Despite attracting similarly large crowds in Kotido and Gulu, security forces allowed rallies and processions for the ruling National Resistance Movement (NRM) party to continue undisrupted.

On November 3, the police smashed the window of Kyagulanyi’s vehicle, trying to arrest him at Kyambogo University in Kampala after the Electoral Commission confirmed his nomination to run for president. Kyagulanyi told the media that the police sprayed pepper spray into his eyes during the arrest. He was later taken to his home in Magere in Kampala and released. Earlier that day police also arrested Amuriat as he made his way to Kyambogo for the presidential nominations, and later released him without his shoes.
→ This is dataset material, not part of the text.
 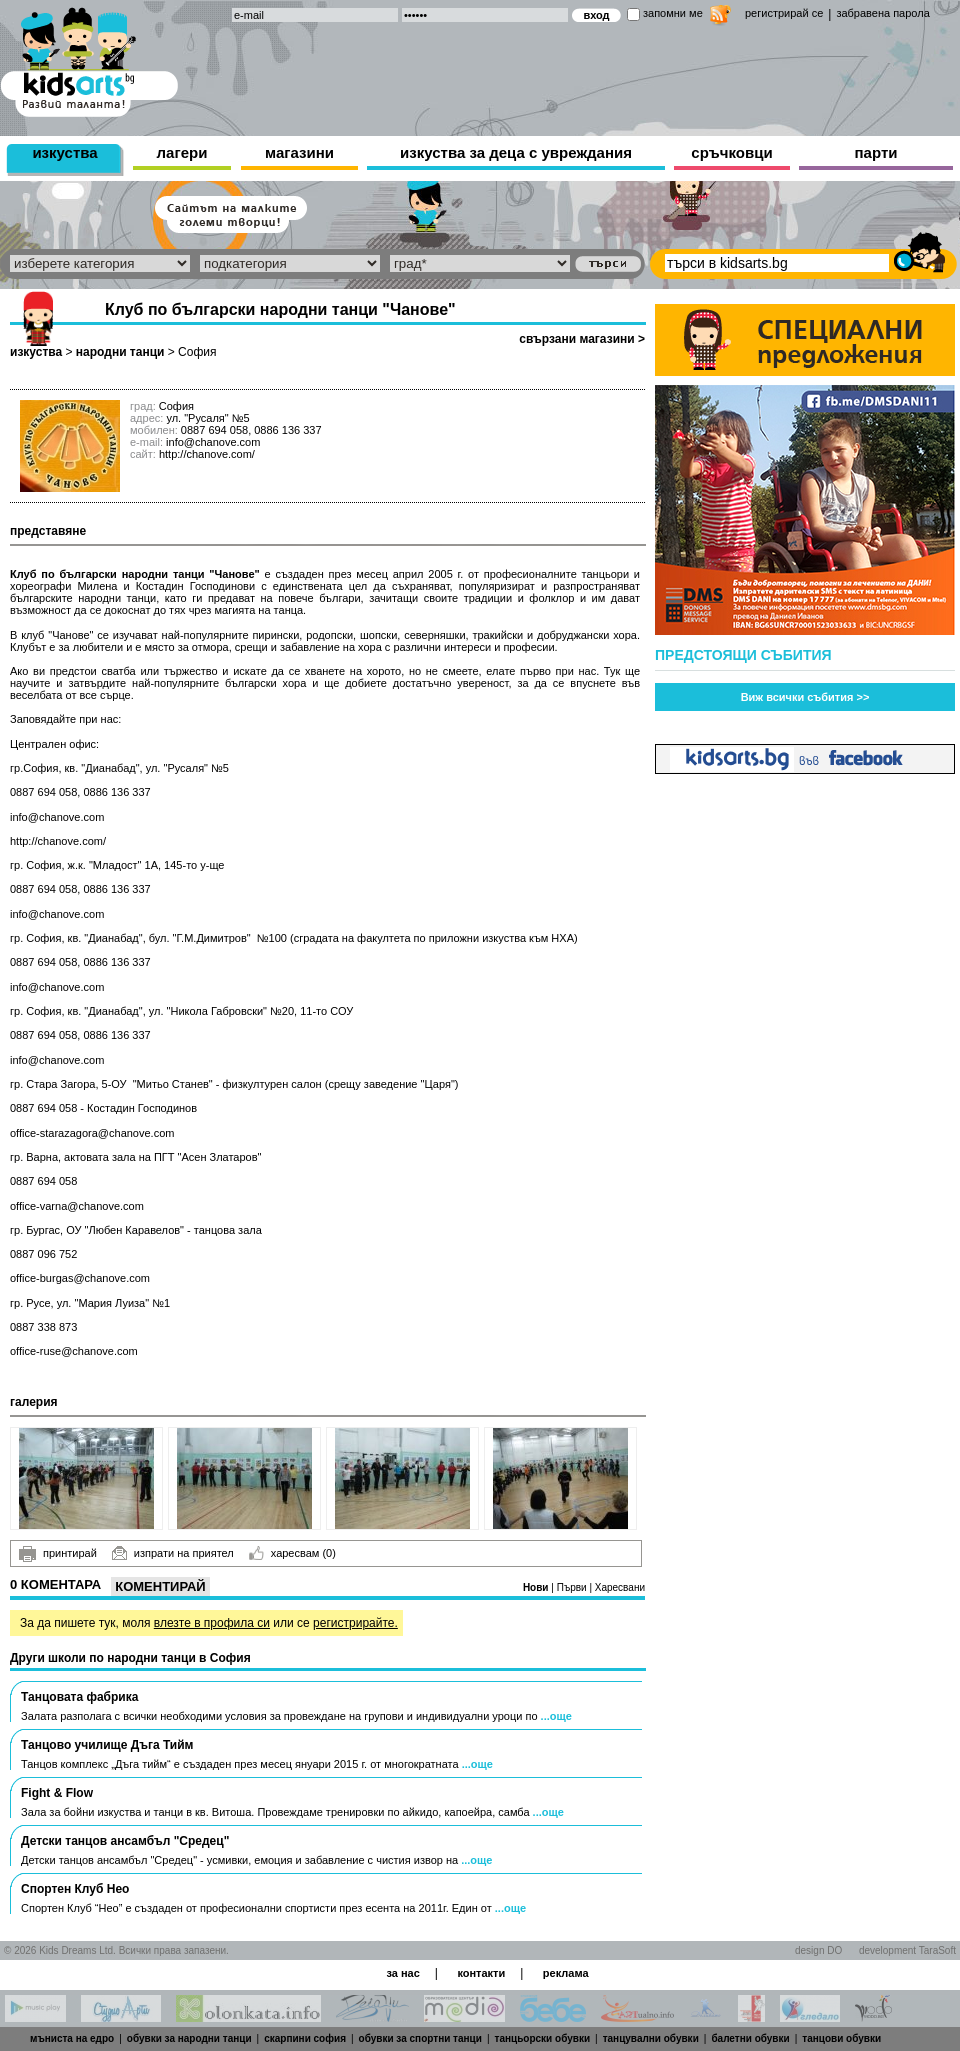 What do you see at coordinates (160, 1586) in the screenshot?
I see `Коментирай` at bounding box center [160, 1586].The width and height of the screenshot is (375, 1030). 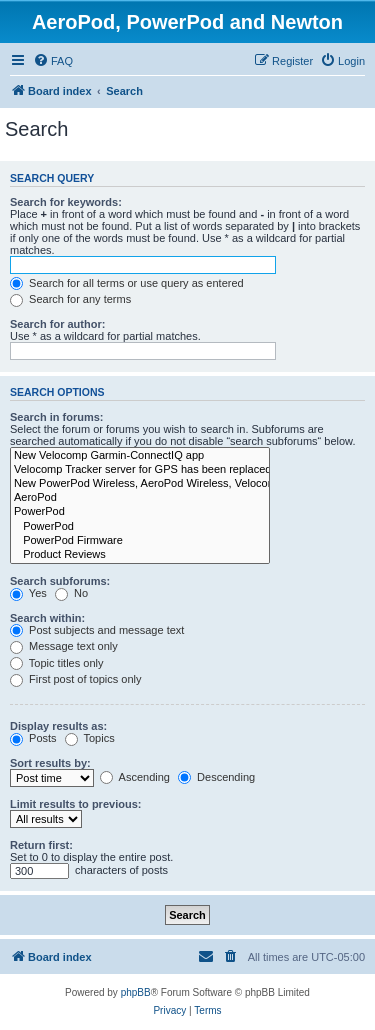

The Kampala-based African Centre for Media Excellence reported that the police used pepper spray on journalists on November 3 as they covered a procession by Kyagulanyi’s supporters in Kyambogo and arrested Ronald Kakooza, a journalist from the Vision Group, while he covered events at the Forum for Democratic Change headquarters in Najjanankumbi, on the outskirts of Kampala. On November 5,the police shot another journalist, Moses Bwayo, in the face with a rubber bullet as he was filming Kyagulanyi arriving at his party’s office.

Amid the campaign chaos, unidentified people reportedly attacked two NBS television journalists, Daniel Lutaaya and Thomas Kitimbo, as they covered Kyagulanyi’s campaign, stealing their property–a laptop was stolen, as well as camera chargers and phones – and vandalizing their car.

“Any use of force and “less-lethal” weapons such as teargas must comply with international law as articulated in the United Nations Basic Principles on the Use of Force and Firearms by Law Enforcement Officials,” the HR Watch said, adding, “Force should only be used when other means of de-escalation have proven inadequate. When police use force, they should ensure that it is strictly proportionate to the danger to public order posed by protesters and seek to minimize the risk of injuries and protect the rights to life and health.”

The watch adds that police can only employ firearms in self-defense when “less extreme means,” are insufficient and it is “strictly unavoidable to protect life.”

“The Ugandan government is obligated to ensure that excessive use of force is subject to scrutiny and in particular that there is an effective investigation into the deaths and injuries of all civilians that leads to accountability for unlawful killings and injuries and access to a remedy for the victims, ” it added.

It adds that while enforcing the government’s Covid-19 measures, earlier in the year, security forces shot at civilians and beat and arbitrarily arrested hundreds. The police arrested vendors, journalists.

“The authorities have consistently used Covid-19 guidelines as an excuse for violent repression of the opposition rather than to safeguard the democratic playing field for free and fair elections,” said Nyeko, “The Ugandan government should instead focus on ensuring that the security forces respect the rule of law, are held accountable for abuses, and act in an impartial manner.”